## Exercise aim
All pictures must be dropped, while the entries are given again word for word.
◆ ◆ ◆
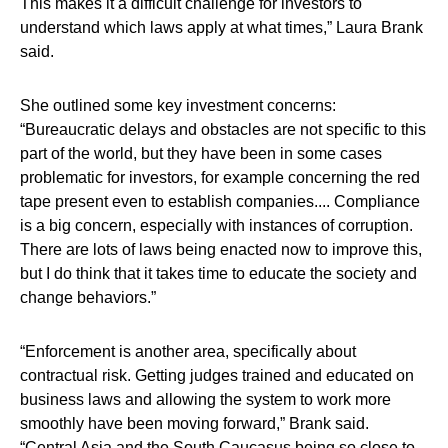
This makes it a difficult challenge for investors to
understand which laws apply at what times,”
Laura Brank
said.
She outlined some key investment concerns:
“Bureaucratic delays and obstacles are not specific to this
part of the world, but they have been in some cases
problematic for investors, for example concerning the red
tape present even to establish companies.... Compliance
is a big concern, especially with instances of corruption.
There are lots of laws being enacted now to improve this,
but I do think that it takes time to educate the society and
change behaviors.”
“Enforcement is another area, specifically about
contractual risk. Getting judges trained and educated on
business laws and allowing the system to work more
smoothly have been moving forward,” Brank said.
“Central Asia and the South Caucasus being so close to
◆ ◆ ◆
## The answer
This makes it a difficult challenge for investors to
understand which laws apply at what times,”
Laura Brank
said.
She outlined some key investment concerns:
“Bureaucratic delays and obstacles are not specific to this
part of the world, but they have been in some cases
problematic for investors, for example concerning the red
tape present even to establish companies.... Compliance
is a big concern, especially with instances of corruption.
There are lots of laws being enacted now to improve this,
but I do think that it takes time to educate the society and
change behaviors.”
“Enforcement is another area, specifically about
contractual risk. Getting judges trained and educated on
business laws and allowing the system to work more
smoothly have been moving forward,” Brank said.
“Central Asia and the South Caucasus being so close to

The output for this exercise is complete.